At a glance, Hanson's arguments seem to me ridiculous six ways to Sunday. This conclusion is not based on close reading -- I'm grading mid-terms right now. In the irrational exuberance of the roaring nineties plenty of transhumanoids were high-fiving each other over the inevitable Long Boom and Dow 100,000 with the rest of the high-tech assholes, but one would like to think the rest us have learned some lessons from that idiot tide -- Hanson's GDP to techno-transcension seems flabbergasting in its denialism of history, not to mention little pesky issues around, you know, anthropogenic climate change and weapons proliferation and planetary precarity, but, hey, they say things look pretty swell from plutocratic perches even so.

Of course, for an argument to be valid its conclusions need only follow logically from its premises.
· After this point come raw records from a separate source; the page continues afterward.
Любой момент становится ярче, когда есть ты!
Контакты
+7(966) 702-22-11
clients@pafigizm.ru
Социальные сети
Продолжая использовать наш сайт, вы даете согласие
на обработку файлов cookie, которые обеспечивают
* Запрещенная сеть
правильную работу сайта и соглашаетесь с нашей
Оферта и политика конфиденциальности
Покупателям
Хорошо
Stipulate whatever the hell you want but follow the bouncing ball! Whether the argument is sound or relevant is another question. "Likelihood estimates" from futurists over the Robot God Odds always seem to me akin to perspiring monks contending passionately over angels on pinheads. Even a cursory examination of the piece that has impressed you reveals the usual futurological pathologies aplenty. Not to put too fine a point on it, declarations of a fifty to seventy five percent likelihood of robocalypse or techno-transcension seems to me more or less like cutting the cheese, even when they are published in IEEE Spectrum.

You say you agree with Hanson that it is more likely than not (not exactly a prediction one can hang a hat on) that there is going to be a Singularity -- but what do you even mean by the term "The Singularity" about which you have formed such confident expectations? The emergence of nonbiological entitative superintelligence eventuating in a history-ending Robot God? Greater-than-human prosthetic-assisted collective intelligence that is different in some way from those forms already expressed in organizations, divisions of labor, and so on for some reason? Competing superintelligences, non-biological, biological, assemblages, collectivities? And just what is it about the serially failed state of good old fashioned artificial intelligence research programs and the current state of the art that makes you think such paradigm shattering developments are on the horizon? Happy to agree your "Smart Card" is truly "smart" after all? Pinning Big Hopes on Big Data are we?
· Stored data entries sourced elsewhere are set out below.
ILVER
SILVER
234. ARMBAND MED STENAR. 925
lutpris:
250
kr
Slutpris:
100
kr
Even worse than the usual futurological AI tomfoolery, Hanson's argument presumes brain emulations ARE people -- does it likewise presume photographs of people are people? How rich does the scan of you have to get, how many people does your angel avatar have to fool into accepting it as you for you to concede it's you as well? Not that any of this is actually happening outside of science fiction, but are people who talk this way even talking in a way that still deserves to be called literal and not figurative? Hanson presumes "robots" that own wealth and compete and make wars on humans as key players in his speculations. But all such characters are pure fantasy! I put their "likelihood" at 14.2 percent in seventy six years and four months -- not really, but surely you are impressed by the precision of my formulation. Come on, let's debate it now like real scientists! Hey, not that anything we say connects to actual reality! The usual confusion of science fiction with science fact and science policy. Any one can play (but with consequences, about which more later).
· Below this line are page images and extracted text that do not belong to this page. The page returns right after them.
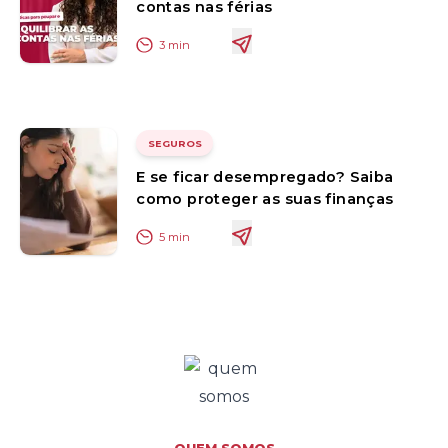
contas nas férias
3
min
SEGUROS
E se ficar desempregado? Saiba
como proteger as suas finanças
5
min
QUEM SOMOS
It is conventional futurological flim-flam to demand one's wish fulfillment fantasies be treated as serious policy discourse while at once shunting off all the evidentiary and analytic basis for rigor onto a horizon displaced by twenty years into the future. Hanson is savvy enough to consign his Very Serious projections into centuries distant from our own and to refer to actual social science research that he then applies to loosely conceived projections scarcely related to the terms of the research he is citing itself. But there are still no actual substantive reasons to accept his assumptions or treat his projections as relevant to any real-world considerations. Again, even by its own lights it is bedeviled by questionable premises and definitional fudges. "Singularity," "Robots," "Uploads," even "Superintelligence" are playing out here as loose fancies pretending to be facts or terms of art when they simply are not -- at most these are subcultural signals in the marginal fandom for that most derivative and impoverished genre of science fiction, the futurological scenario, which might indeed be of real academic interest: for a pop culture ethnography.

Conventional automation hasn't displaced much labor yet, says Hanson? And yet productivity gains associated with automation, organization, transportation, communication developments in the context of the dismantling of organized labor in the US and the outsourcing of labor to overexploited regions where there are low to no labor protections has facilitated an extraordinary concentration of wealth and amplified precarity across the globe and eviscerated social mobility and buying power for all but the rich. Labor has indeed been displaced or replaced by placeholder jobs policing docility in majorities from whom the occasional photogenic or gifted exception can be plucked up for the gratification of plutocrats.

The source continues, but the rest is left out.